Opinions

Une opinion de Jan De Troyer, chroniqueur.

Les études faisant apparaître des opinions parfois choquantes se succèdent en Flandre. A peine a-t-on appris que quarante pour cent des habitants du Nord trouvent qu’on peut faire des économies dans les soins de santé en éliminant de la sécurité sociale les traitements coûteux pour les personnes âgées, les malades incurables et les personnes ayant un style de vie à risque, qu’une nouvelle enquête démontre que près de la moitié des Belges néerlandophones rêvent d’habiter dans une Flandre blanche.

Le Service d’Etudes du gouvernement flamand a demandé aux Flamands d’imaginer leur quartier idéal. Quarante-cinq pour cent des interrogés rêvent d’un quartier sans habitants d’origine étrangère. Selon le même sondage, 47 pour cent des Flamands pensent que les étrangers viennent s’installer en Flandre pour profiter de la sécurité sociale.

Paradoxalement, la moitié des interrogés prétendent que la diversité des cultures est une bonne chose pour la société. Mais en même temps, 51 pour cent des Flamands admettent ne jamais avoir contact avec des personnes d’origine étrangère.

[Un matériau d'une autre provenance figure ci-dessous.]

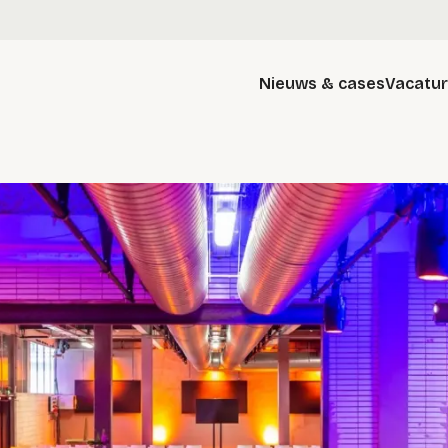
Nieuws & cases
Vacatu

Ces chiffres troublants, repris dans le "Vlaamse Migratie en - Integratiemonitor", semblent confirmer les préjugés sur les Flamands qui existent chez pas mal de Belges francophones. Ce qu’on peut difficilement contester, c’est qu’une bonne partie de la population flamande est, selon cette enquête, hantée par la nostalgie d’une Flandre qui n’a probablement jamais existé, c’est-à-dire d’une Flandre blanche.

On peut d’ailleurs constater un remarquable degré d’irrationalisme dans les esprits flamands. Dans la réalité quotidienne et sur le plan local, quand elles sont menacées d’expulsion, les personnes d’origine étrangère sont souvent soutenues par leur voisinage, par ces Flamands proches de ces réfugiés. Une fois que la personnalité et le parcours d’un demandeur d’asile sont médiatisés et donc mieux connus par la population, on constate que la solidarité avec cet individu se répand très vite. Mais cette solidarité personnalisée reste d’un caractère purement émotionnel.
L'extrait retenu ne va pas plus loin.